Whether it was a rural town or a big city, Haley Densler helped communities strengthen their clean water infrastructure. 

“It's just kind of ensuring that every community everywhere at this point has access to clean water, clean soil. It's kind of at the top of my priorities, kind of feels like my life's purpose,” Densler said.  

She administered grants as a Dallas-based employee for the Environmental Protection Agency. Densler told Spectrum News she worked on community outreach and enjoyed bonding with different stakeholders. 

“It's kind of a different approach to ensuring access to clean water that way these communities that received the funding had clean pipes, and they could have the funds to repair their pipes and create new wastewater treatment plants or expand or improve them,” Densler said. 

It is a personal mission because Densler grew up on a farm in Kentucky. She said her family grew all kinds of fruits and vegetables to feed their family, as well as neighbors. It was also their source of income. 

“We actually lost the farm due to infertile soil, so that was as a result of a nearby manufacturing site, so it's kind of always been a passion to remediate sites that have a history of contamination,” Densler, who earned a bachelor’s degree in environmental science and a minor in chemistry, said. 

“I really wanted to work for the EPA in particular, just because they have that authority to regulate that sort of action.

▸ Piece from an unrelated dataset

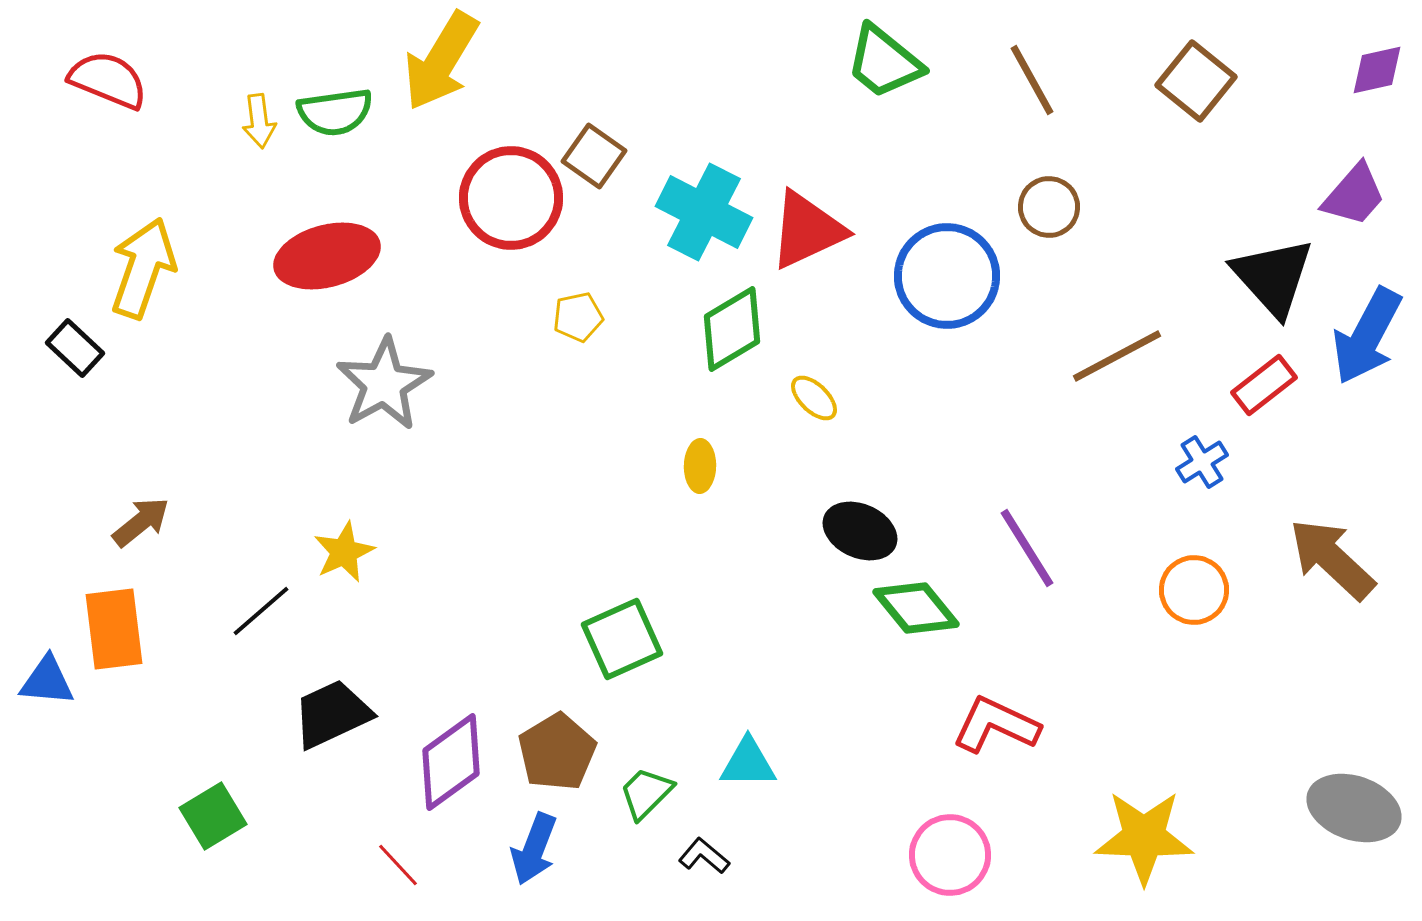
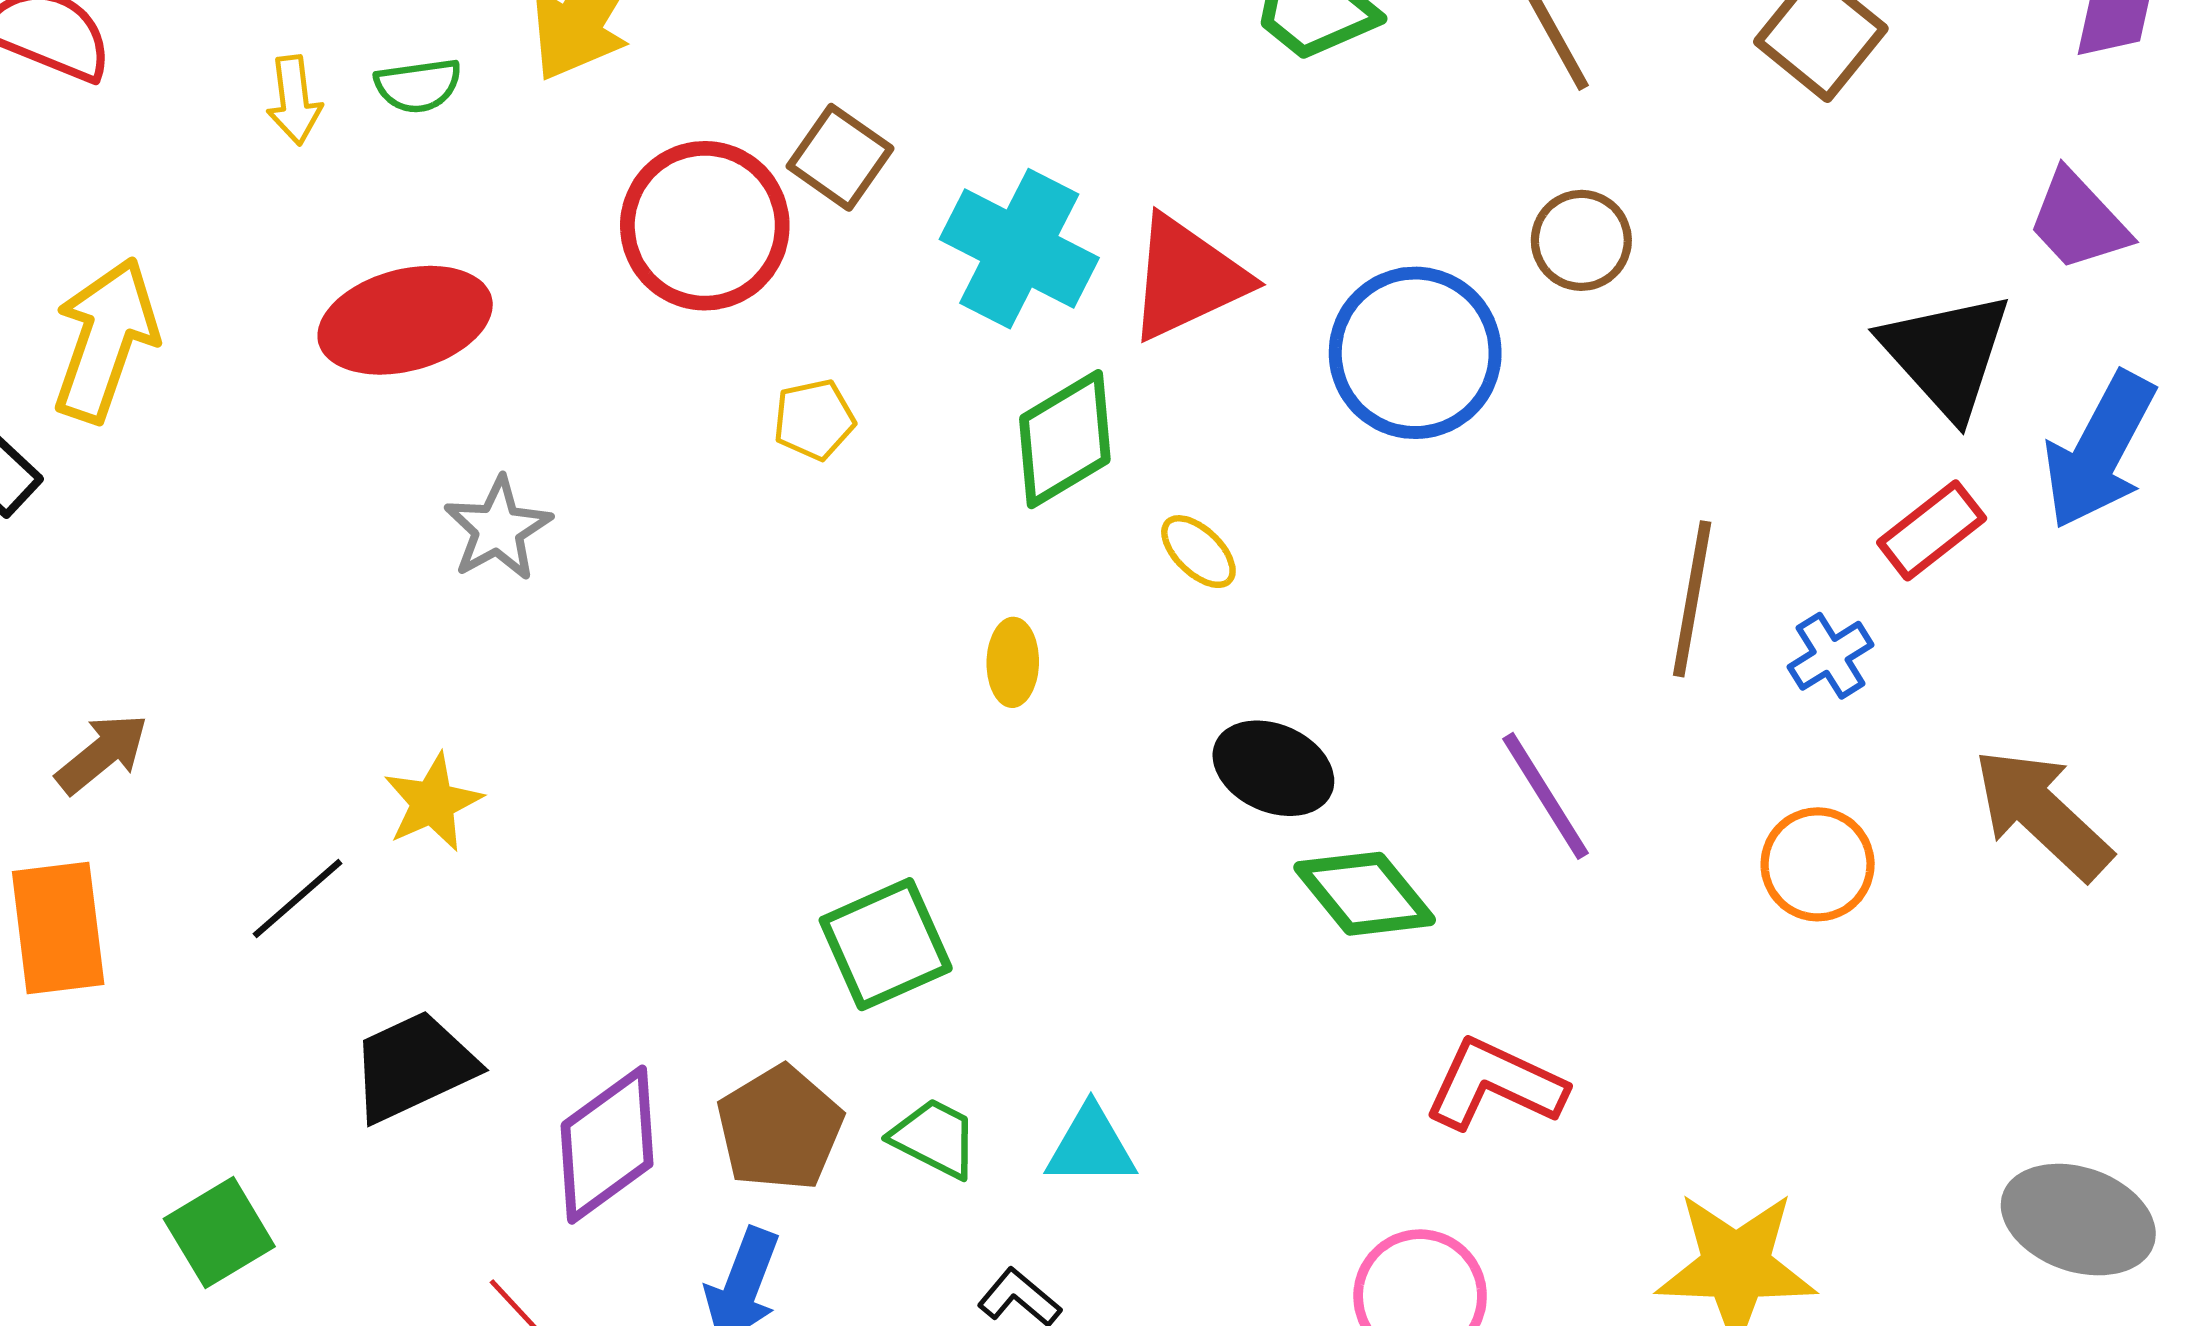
green semicircle: (335, 112) -> (418, 86), size x0.7
purple trapezoid: (1354, 195) -> (2078, 221), turned 96
brown line: (1117, 356) -> (1692, 599), moved, turned -52
gray star: (384, 384) -> (498, 529), size x0.7
green trapezoid: (646, 793) -> (935, 1138), moved, turned 72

It kind of hits home for me,” she continued.  

Densler has been doing her job for just over a year, but on Valentine’s Day she received an email saying she was terminated.  

“I unfortunately lost my grandfather, so I had just landed back home here in Kentucky that morning, so I was kind of already going through a flurry of emotions, just trying to cope and be there for my family, but seeing that was kind of icing on the cake. It kind of instilled a state of shock,” Densler said.

In the effort to shrink the federal workforce of 2.3 million people, the Trump administration has been targeting probationary workers. There are more than 200,000 probationary workers in the U.S., according to the latest data by the Office of Personnel Management. Such workers typically have fewer job protections.

“The probationary period is a continuation of the job application process, not an entitlement for permanent employment,” McLaurine Pinover, a spokesperson for the Office of Personnel Management, told The Associated Press. 

Densler said she was technically five days beyond her probationary period. She has been working with the federal workers union to get reinstated and is in communication with the office of Rep. Julie Johnson, D-Dallas, about the situation. Johnson told Spectrum News she was “appalled” by the mass firings.

“We have some fabulous, very talented folks that work in our civil service, that work in our government because they have a passion for whatever the area or the industry that they're involved in. Haley's passion is environmental and clean water and making sure people have access to that, and that's a passion that's worthy, that we should all celebrate,” Johnson said. “We should all be grateful that we have people in our government that want to make sure we have safe drinking water.”

Johnson added she is also worried about what the layoffs would mean for the country's national security and the economy.

“It adds to our unemployment claims and really adds to the struggles of American families, and it also makes our government non-functioning,” Johnson said. “We have to have employees in order to make the functions of government work.

Densler is confident she could find a job elsewhere, but she said this work is not about the money.

“I would even to this day be reinstated and take a significant pay cut just to be implementing that mission,” Densler said. “It really is just about the personal values and the ability to help our fellow citizens in that way.”